Hi @lw2,
The key to getting a "live connection" end-to-end is replacing the manual CSV export with a scheduled pipeline that writes directly to Delta tables, then connecting Power BI to those Delta tables via DirectQuery. Here is a complete approach.
OVERVIEW
Since SQLite is a file-based database (not a server), you cannot point a traditional JDBC live connection at it. The recommended pattern is:
1. Schedule a Databricks job that reads the SQLite file from S3, extracts the data, and upserts it into Delta tables.
2. Connect Power BI to those Delta tables using DirectQuery through a Databricks SQL Warehouse, so Power BI always queries the latest data.
This gives you a near-live pipeline with no manual CSV steps.
STEP 1: COPY THE SQLITE FILE FROM S3 TO THE DRIVER NODE
SQLite requires local file access, so you need to copy the file from S3 to the ephemeral driver storage first. If you are using Unity Catalog volumes, you can upload the SQLite file there instead and read it via the /Volumes path.
Option A: Read from S3 directly using dbutils
import sqlite3
import pandas as pd
# Copy from S3 to local driver storage
dbutils.fs.cp("s3://your-bucket/path/to/database.sqlite", "file:/tmp/database.sqlite")
# Connect with sqlite3
conn = sqlite3.connect("/tmp/database.sqlite")
Option B: Read from a Unity Catalog Volume
import sqlite3
import pandas as pd
# If you uploaded the file to a UC volume
conn = sqlite3.connect("/Volumes/my_catalog/my_schema/my_volume/database.sqlite")
STEP 2: READ SQLITE TABLES AND WRITE TO DELTA
Once connected, read each table and write it as a Delta table. Use MERGE (upsert) if you want incremental updates, or overwrite if a full refresh is acceptable.
Full refresh approach (simplest):
# List all tables in the SQLite database
cursor = conn.cursor()
cursor.execute("SELECT name FROM sqlite_master WHERE type='table';")
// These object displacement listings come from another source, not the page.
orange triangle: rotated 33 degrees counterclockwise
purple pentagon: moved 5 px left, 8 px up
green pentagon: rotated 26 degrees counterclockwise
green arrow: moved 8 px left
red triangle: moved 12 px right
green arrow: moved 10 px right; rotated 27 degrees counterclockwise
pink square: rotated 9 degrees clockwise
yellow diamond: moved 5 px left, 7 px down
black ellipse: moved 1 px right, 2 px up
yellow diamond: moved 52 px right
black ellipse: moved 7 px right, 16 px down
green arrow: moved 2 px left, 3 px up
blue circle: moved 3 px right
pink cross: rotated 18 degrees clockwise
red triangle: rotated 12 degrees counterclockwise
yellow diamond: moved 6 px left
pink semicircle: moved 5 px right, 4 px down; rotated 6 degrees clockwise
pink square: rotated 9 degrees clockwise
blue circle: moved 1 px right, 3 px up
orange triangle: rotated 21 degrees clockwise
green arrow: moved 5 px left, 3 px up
tables = cursor.fetchall()
for (table_name,) in tables:
# Read the SQLite table into a pandas DataFrame
pdf = pd.read_sql_query(f"SELECT * FROM {table_name}", conn)
# Convert to Spark DataFrame and write as a Delta table
df = spark.createDataFrame(pdf)
df.write.mode("overwrite").saveAsTable(f"my_catalog.my_schema.{table_name}")
conn.close()
Incremental upsert approach (if you have a primary key):
pdf = pd.read_sql_query("SELECT * FROM my_table", conn)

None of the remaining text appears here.